The European Space Agency (ESA) has approved a target date of 2031 for the first mission of its own unmanned lunar lander, dubbed Argonaut, and launched on the most powerful version of the Ariane-6.

On 16 July, the agency published a call for Argonaut Mission 1 Phase A/B1 development aimed at demonstrating the technical and programmatic feasibility of the Argonaut mission concept. The call included a proposed launch date of 2031 for the first Argonaut mission to the Moon.

The Argonaut lunar lander will be launched aboard an Ariane 64 rocket. Once operational, ESA envisions it being used for a wide variety of applications, from cargo logistics to acting as an in-situ resource utilization plant. The agency has already completed pre-phase A studies for what it calls the European Charging Station for the Moon. This system would be launched aboard an Argonaut lunar lander and would essentially act as a gas station on the Moon that would be used to support crewed missions on the surface of the Moon.

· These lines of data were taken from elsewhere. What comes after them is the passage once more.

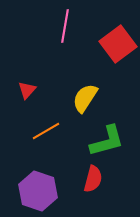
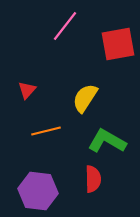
pink line: rotated 28 degrees clockwise
red square: rotated 27 degrees clockwise
orange line: rotated 16 degrees clockwise
green L-shape: rotated 135 degrees counterclockwise
red semicircle: rotated 16 degrees counterclockwise
purple hexagon: rotated 12 degrees counterclockwise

As I’ve noted previously, ESA routinely sets a glacial pace on all its government-run projects. Do not expect this government lander to fly on this schedule. More likely by 2031 there will be many cheaper and available options from the private sector, and European companies wanting to put payloads down on the Moon will turn to those, especially because Argonaut is apparently being forced to use the expensive expendable Ariane-6 rocket. The cost for going on Argonaut is simply going to be too high.